## [WHAT YOU WILL DO]
Exactly reproduce all the records, keeping pictures out of the copy.
EXERCISE INPUT section start
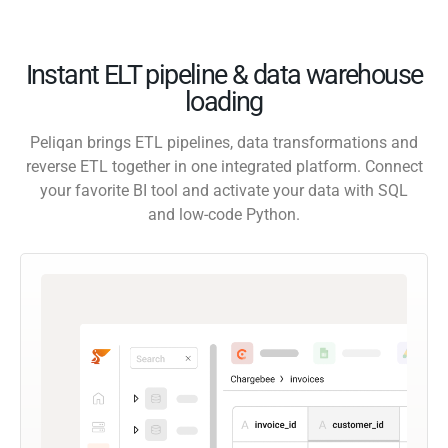
Instant ELT pipeline & data warehouse
loading
Peliqan brings ETL pipelines, data transformations and
reverse ETL together in one integrated platform. Connect
your favorite BI tool and activate your data with SQL
and low-code Python.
EXERCISE INPUT section end
## [EXERCISE RESULT]
Instant ELT pipeline & data warehouse
loading
Peliqan brings ETL pipelines, data transformations and
reverse ETL together in one integrated platform. Connect
your favorite BI tool and activate your data with SQL
and low-code Python.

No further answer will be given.